受け取った器から伝わる水の冷たさが、現実に引き戻す。

喉を潤そうと口をつけると、冷たい水が胸の熱さを少しだけ冷ましてくれるようだった。

そんな私を静かに見つめていた義勇さんが、ぽつりと言葉をこぼした。

「ゆき」

名前を呼ばれ、思わず肩が跳ねる。

「あの…この前の、不死川の屋敷でお前に酔って…その、水を掛けた事…すまなかった」

あまりにも不器用で、まっすぐな謝罪。その瞬間に、あの夜の光景が頭の中に鮮明に蘇る。

お酒に酔った義勇さんの普段見せない姿、そして思いがけず降りかかった冷たい水の感触。

「…気に、していません。

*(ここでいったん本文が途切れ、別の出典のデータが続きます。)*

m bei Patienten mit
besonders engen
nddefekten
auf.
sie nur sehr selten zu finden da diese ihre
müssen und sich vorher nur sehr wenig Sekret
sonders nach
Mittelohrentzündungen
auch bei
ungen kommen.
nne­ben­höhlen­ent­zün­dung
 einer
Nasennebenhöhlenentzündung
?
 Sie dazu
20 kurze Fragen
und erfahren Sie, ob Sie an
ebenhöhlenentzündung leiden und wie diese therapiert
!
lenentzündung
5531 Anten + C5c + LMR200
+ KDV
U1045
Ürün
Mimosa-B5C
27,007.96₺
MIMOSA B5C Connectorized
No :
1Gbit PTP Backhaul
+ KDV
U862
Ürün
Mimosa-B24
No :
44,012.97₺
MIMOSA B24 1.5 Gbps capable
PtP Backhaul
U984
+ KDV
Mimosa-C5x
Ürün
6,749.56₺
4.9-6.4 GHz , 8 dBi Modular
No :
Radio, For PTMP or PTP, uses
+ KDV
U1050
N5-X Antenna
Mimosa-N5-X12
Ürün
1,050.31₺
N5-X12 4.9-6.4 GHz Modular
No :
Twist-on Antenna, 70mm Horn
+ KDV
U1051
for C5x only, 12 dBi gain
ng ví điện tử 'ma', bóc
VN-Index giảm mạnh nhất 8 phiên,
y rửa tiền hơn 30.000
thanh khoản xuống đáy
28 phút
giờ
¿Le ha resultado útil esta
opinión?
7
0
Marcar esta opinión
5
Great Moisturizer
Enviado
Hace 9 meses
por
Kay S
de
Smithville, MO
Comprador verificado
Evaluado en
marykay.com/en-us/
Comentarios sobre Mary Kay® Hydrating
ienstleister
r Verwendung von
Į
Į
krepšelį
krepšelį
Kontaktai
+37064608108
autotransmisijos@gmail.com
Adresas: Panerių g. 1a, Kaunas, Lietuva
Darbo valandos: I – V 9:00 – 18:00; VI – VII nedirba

」

私はあえて平然を装い、小さく首を振った。

それきり、二人の間に重い沈黙が流れる。

義勇さんは何かを埋めるように、ぽつり、ぽつりと別の話題を口にするものの、私のぎこちない返事のせいですぐに会話の糸は切れてしまった。

冷たい夜風が通り抜けるたび、気まずさと切なさが二人の間を通り過ぎていく。

「義勇さん…寒くなってきましたし、私、そろそろ部屋に戻りますね」

逃げるようにそう告げて、私は腰を浮かせた。

けれど、立ち上がりざまに、ふと隣に腰掛けている義勇さんを見下ろした時、胸がドキンと音を立てた。

見上げた彼の瞳には、これまでに見たこともないような、胸を締め付けられるほど切ない表情が浮かんでいたからだった。

だけど…違う…この表情…前にも見たような…

私は強い既視感を覚えた…

それは、私が彼の継子を辞めたあの日。静まり返った道場で、私を見つめる…あの時の義勇さんの表情と一緒だった…。

「お、おやすみなさい!」

ゆきは、そう言い残し慌てて部屋へ戻って行った。